- Born: March 4, 1971 (age 55) Maine, United States
- Education: Johnson and Wales University
- Spouse: Tiffany Erickson MacMillan
- Culinary career
- Current restaurant elements;
- Television shows Beat the Chefs; Guy's Grocery Games; Worst Cooks in America; ;

= Beau MacMillan =

American chef and television personality

Beau MacMillan (born March 4, 1971) is an American chef and television personality. He is the executive chef for Sanctuary on Camelback Mountain, an upscale resort in Arizona, and its featured restaurant, elements. He is also known by his nickname, "BeauMac."

==Career==
At 16 years old, MacMillan started working at Crane Brook Tea Room in Carver. He worked under Chef Francois de Melogue for a year. He went on La Vieille Maison in Boca Raton, Florida, eventually promoted to sous chef.

MacMillan moved to Los Angeles to become sous chef at Hotel Bel-Air. He was later hired at Shutters on the Beach in Santa Monica. In 1998, he was hired as the Executive Chef at the Sanctuary on Camelback Mountain (formerly known as The Ranch on Camelback).
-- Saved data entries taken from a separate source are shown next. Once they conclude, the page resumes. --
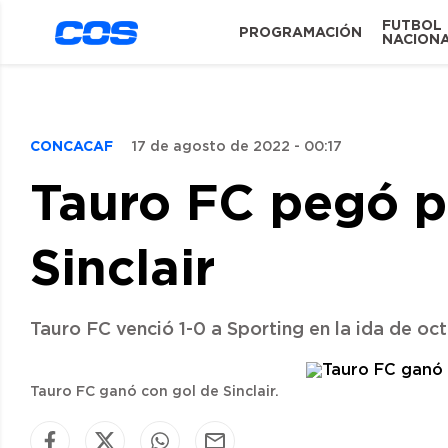
FUTBOL
PROGRAMACIÓN
NACION
CONCACAF
17 de agosto de 2022 - 00:17
Tauro FC pegó pr
Sinclair
Tauro FC venció 1-0 a Sporting en la ida de o
Tauro FC ganó con gol de Sinclair.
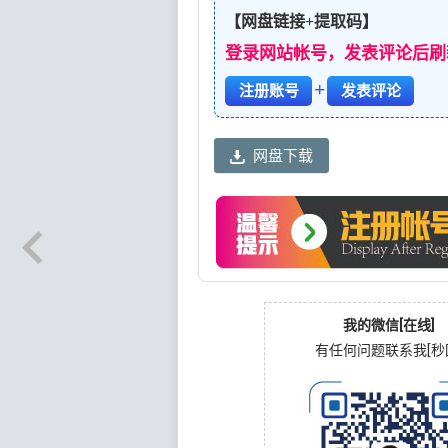
【网盘链接+提取码】
登录网站帐号，发表评论后刷
+
注册账号
发表评论
网盘下载
我的微信[在线]
有任何问题联系我[秒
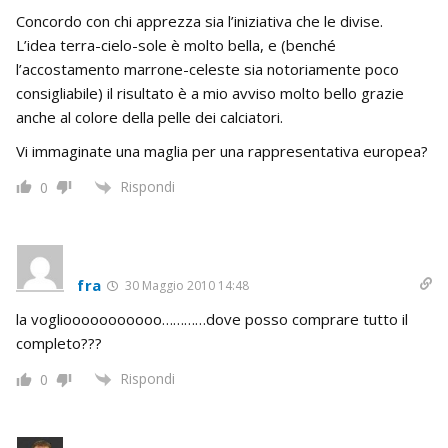
Concordo con chi apprezza sia l’iniziativa che le divise.
L’idea terra-cielo-sole è molto bella, e (benché
l’accostamento marrone-celeste sia notoriamente poco
consigliabile) il risultato è a mio avviso molto bello grazie
anche al colore della pelle dei calciatori.
Vi immaginate una maglia per una rappresentativa europea?
Rispondi
0
fra
30 Maggio 2010 14:48
la vogliooooooooooo…………dove posso comprare tutto il
completo???
Rispondi
0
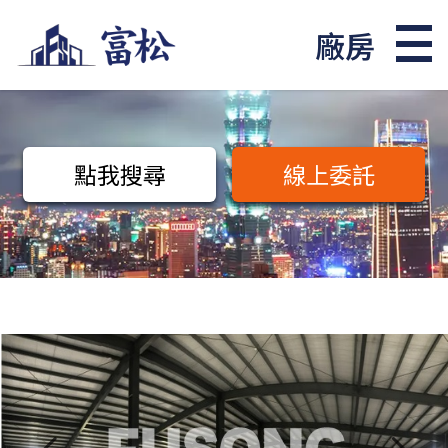
廠房
點我搜尋
線上委託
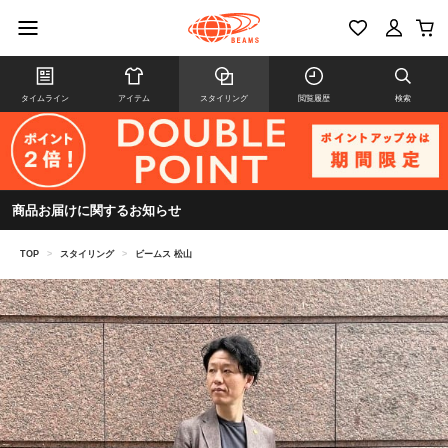
タイムライン
アイテム
スタイリング
閲覧履歴
検索
商品お届けに関するお知らせ
TOP
>
スタイリング
>
ビームス 松山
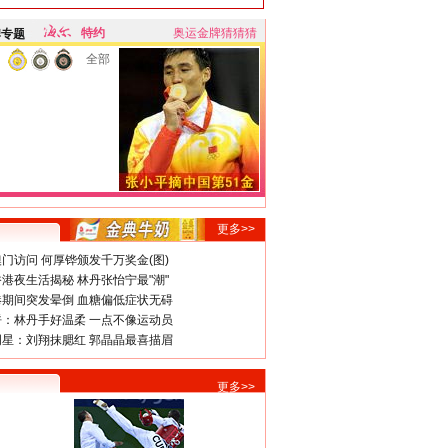
特约
奥运金牌猜猜猜
牌专题
全部
更多>>
门访问 何厚铧颁发千万奖金(图)
港夜生活揭秘 林丹张怡宁最"潮"
期间突发晕倒 血糖偏低症状无碍
：林丹手好温柔 一点不像运动员
星：刘翔抹腮红 郭晶晶最喜描眉
更多>>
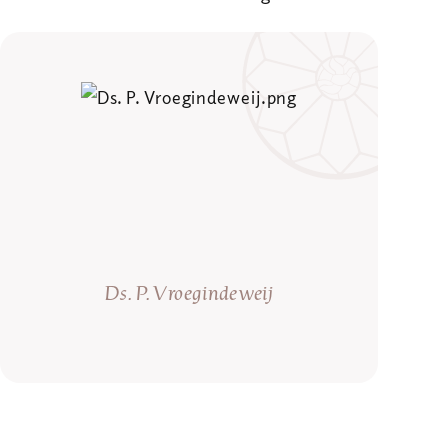
Ds. P. Vroegindeweij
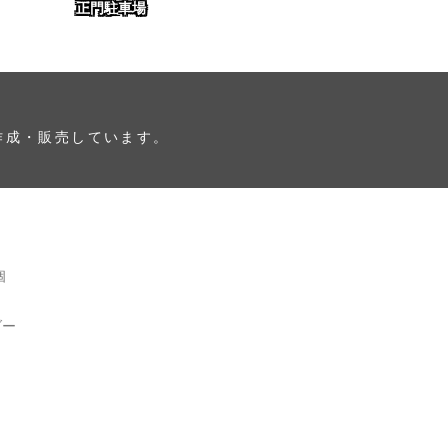
正門駐車場
作成・販売しています。
個
ダー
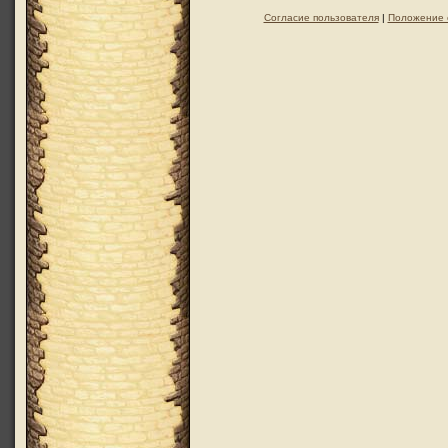
Согласие пользователя
|
Положение 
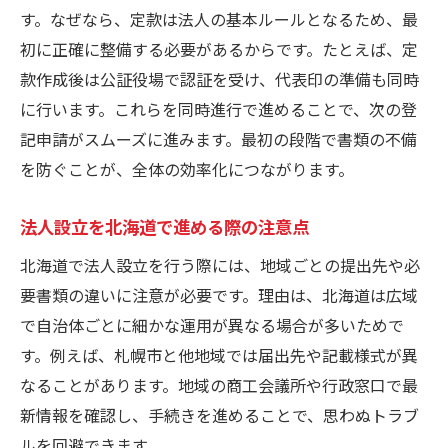
す。なぜなら、定款は法人の基本ルールとなるため、最
法人設立後の社会保険手続きを完全解説
初に正確に整備する必要があるからです。たとえば、定
税務署への法人設立届出の流れと心得
款作成後は公証役場で認証を受け、代表印の準備も同時
法人設立後の手続き漏れを防ぐ実践法
に行います。これらを同時進行で進めることで、次の登
北海道での税務署対応ポイントを紹介
記申請がスムーズに進みます。最初の段階で書類の不備
法人設立後の社会保険加入の基礎知識
を防ぐことが、全体の効率化につながります。
法人異動届の提出方法も合わせて解説
法人設立を効率化する北海道の実践法
法人設立を北海道で進める際の注意点
法人設立を効率化する北海道独自の工夫
北海道で法人設立を行う際には、地域ごとの提出先や必
法人設立手続きの効率的な進め方を伝授
要書類の違いに注意が必要です。理由は、北海道は広域
で自治体ごとに細かな運用が異なる場合が多いためで
北海道で法人設立を時短するポイント
す。例えば、札幌市と他地域では届出先や記載様式が異
オンラインと窓口申請の違いを徹底比較
なることがあります。地域の商工会議所や行政窓口で最
法人設立手続きを専門家に頼るメリット
新情報を確認し、手続きを進めることで、思わぬトラブ
法人設立に役立つ最新の支援策を活用
ルを回避できます。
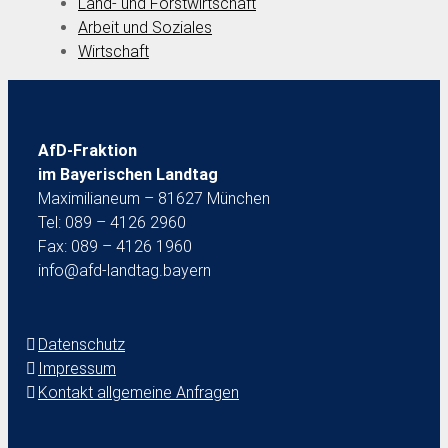
Land- und Forstwirtschaft
Arbeit und Soziales
Wirtschaft
AfD-Fraktion
im Bayerischen Landtag
Maximilianeum – 81627 München
Tel: 089 – 4126 2960
Fax: 089 – 4126 1960
info@afd-landtag.bayern
Datenschutz
Impressum
Kontakt allgemeine Anfragen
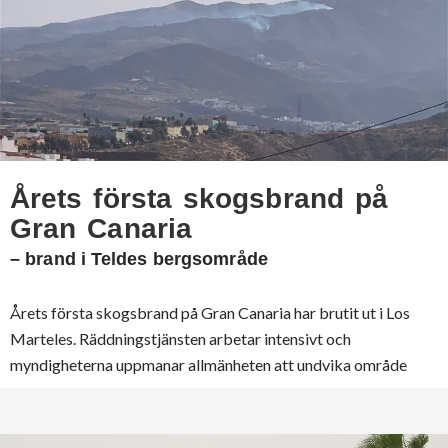
Årets första skogsbrand på
Gran Canaria
– brand i Teldes bergsområde
Årets första skogsbrand på Gran Canaria har brutit ut i Los
Marteles. Räddningstjänsten arbetar intensivt och
myndigheterna uppmanar allmänheten att undvika område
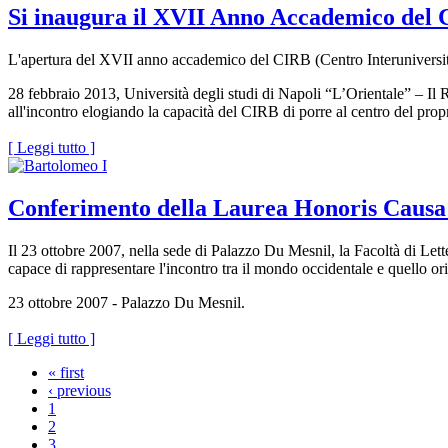
Si inaugura il XVII Anno Accademico del C
L'apertura del XVII anno accademico del CIRB (Centro Interuniversita
28 febbraio 2013, Università degli studi di Napoli “L’Orientale” – Il R
all'incontro elogiando la capacità del CIRB di porre al centro del pr
[ Leggi tutto ]
Conferimento della Laurea Honoris Causa 
Il 23 ottobre 2007, nella sede di Palazzo Du Mesnil, la Facoltà di Let
capace di rappresentare l'incontro tra il mondo occidentale e quello or
23 ottobre 2007 - Palazzo Du Mesnil.
[ Leggi tutto ]
« first
‹ previous
1
2
3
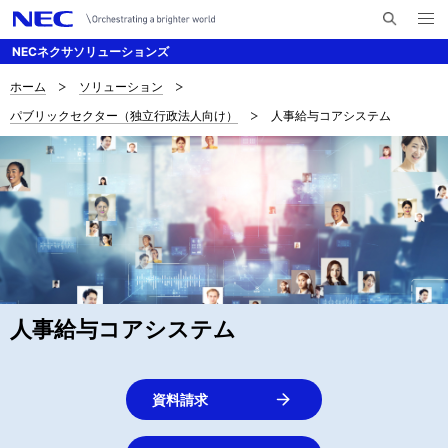
メ
サ
ニ
NECネクサソリューションズ
イ
ュ
ー
ト
を
ホーム
ソリューション
サ
ナ
内
開
パブリックセクター（独立行政法人向け）
人事給与コアシステム
く
検
ビ
イ
索
ゲ
ト
ー
内
シ
の
ョ
現
ン
在
人事給与コアシステム
位
置
資料請求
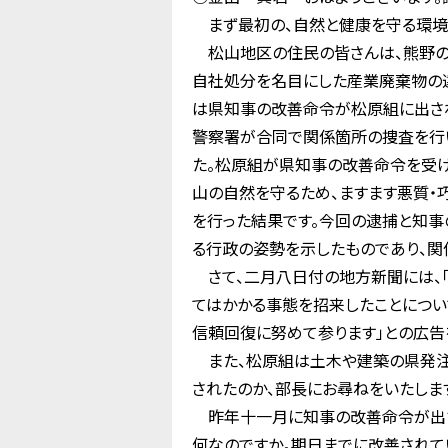
まず最初の、自然と健康を守る環境
松山地区の住民の皆さんは、熊野の
自社処分を名目にした産業廃棄物の
は県知事の改善命令が松原組に出され
警察署が合同で関係箇所の捜査を行
た。松原組が県知事の改善命令を受け
山の自然を守るため、ますます悪質
を行った結果です。今回の逮捕と知事
る行政の姿勢を示したものであり、関
さて、二月八日付の地方新聞には、
てはかかる事態を招来したことについ
信頼回復に努めて参ります」との広告
また、松原組は土木や建築の県発注
されたのか、部長にお尋ねをいたしま
昨年十一月に知事の改善命令が出さ
何なのですか。期日までに改善されて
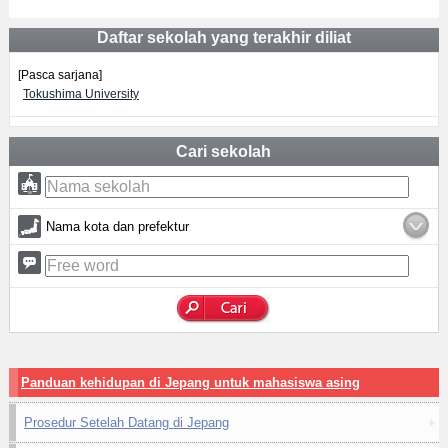
Daftar sekolah yang terakhir diliat
[Pasca sarjana]
Tokushima University
Cari sekolah
Nama kota dan prefektur
Panduan kehidupan di Jepang untuk mahasiswa asing
Prosedur Setelah Datang di Jepang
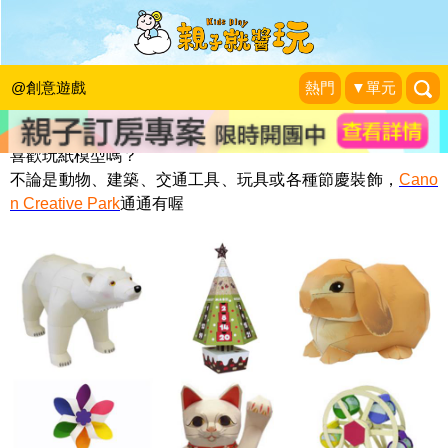
Canon紙模型
KidsPlay編輯室
|
2013-07-05
@創意遊戲
熱門
▼單元
喜歡玩紙模型嗎？
不論是動物、建築、交通工具、玩具或各種節慶裝飾，
Cano
n Creative Park
通通有喔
In 2022 Beau MacMillan opened up CALA in Scottsdale, Arizona with his partners Mikis Troyan and Justin Massei of Clive Collective.
In 2024 Beau MacMillan, with his partners at Clive Collective and Creation Hospitality, opened Tell Your Friends in North Scottsdale, AZ. In 2025 Beau and his partners with Clive Collective opened Neon Spur in Tempe, AZ.

==Television career==
While MacMillan was handing out hors d'oeuvres at the Aspen Food & Wine festival in 2005, Food Network's senior vice president of program planning, Bruce Seidel, approached him. Seidel had visited MacMillan at elements and invited him to take a turn on Iron Chef America, where he eventually beat Bobby Flay in "Battle American Kobe Beef."

In early 2010, MacMillan co-hosted Season 1 of Food Network's Worst Cooks in America with Anne Burrell, and in August 2012, he joined the pro team on Beat the Chefs on the Game Show Network.

In 2011, he participated in The Next Iron Chef and was eliminated from the competition in the fourth episode.

He also was on Guy's Grocery Games as a judge and a chef who won $16,000 for his second favorite charity, St. Mary's Food Bank.